> [What the exercise asks]: In the data below, find each line carrying the string "jsem" and copy it out.

┄┄┄┄┄┄┄┄┄┄┄┄┄┄┄┄┄┄┄┄

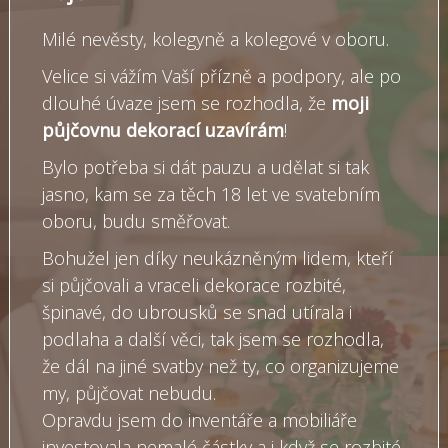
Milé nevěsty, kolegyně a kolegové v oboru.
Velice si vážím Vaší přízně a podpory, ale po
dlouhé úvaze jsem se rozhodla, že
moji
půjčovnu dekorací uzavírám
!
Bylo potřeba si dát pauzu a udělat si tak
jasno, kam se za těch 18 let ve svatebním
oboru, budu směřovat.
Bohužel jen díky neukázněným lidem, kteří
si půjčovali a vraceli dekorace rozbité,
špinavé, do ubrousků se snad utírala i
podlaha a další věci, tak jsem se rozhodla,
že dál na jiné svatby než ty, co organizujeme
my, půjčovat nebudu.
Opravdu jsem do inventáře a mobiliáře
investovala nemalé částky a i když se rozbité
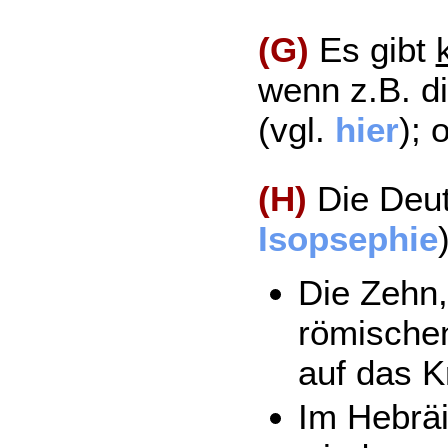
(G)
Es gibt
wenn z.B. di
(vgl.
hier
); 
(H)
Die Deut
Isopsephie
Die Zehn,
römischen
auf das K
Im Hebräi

┄┄┄┄┄┄┄┄┄┄┄┄┄┄┄┄┄┄┄┄

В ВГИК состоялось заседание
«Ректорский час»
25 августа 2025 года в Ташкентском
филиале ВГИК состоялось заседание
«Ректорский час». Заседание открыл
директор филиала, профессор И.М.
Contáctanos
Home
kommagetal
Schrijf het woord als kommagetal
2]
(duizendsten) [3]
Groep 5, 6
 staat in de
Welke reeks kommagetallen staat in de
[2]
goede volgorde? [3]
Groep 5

┄┄┄┄┄┄┄┄┄┄┄┄┄┄┄┄┄┄┄┄

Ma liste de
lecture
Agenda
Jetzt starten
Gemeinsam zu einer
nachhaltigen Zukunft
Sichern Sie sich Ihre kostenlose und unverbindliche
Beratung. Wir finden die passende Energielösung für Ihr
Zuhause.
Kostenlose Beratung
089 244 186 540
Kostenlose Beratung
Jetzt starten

┄┄┄┄┄┄┄┄┄┄┄┄┄┄┄┄┄┄┄┄

> [Solution for this task]:
dlouhé úvaze jsem se rozhodla, že
podlaha a další věci, tak jsem se rozhodla,
Opravdu jsem do inventáře a mobiliáře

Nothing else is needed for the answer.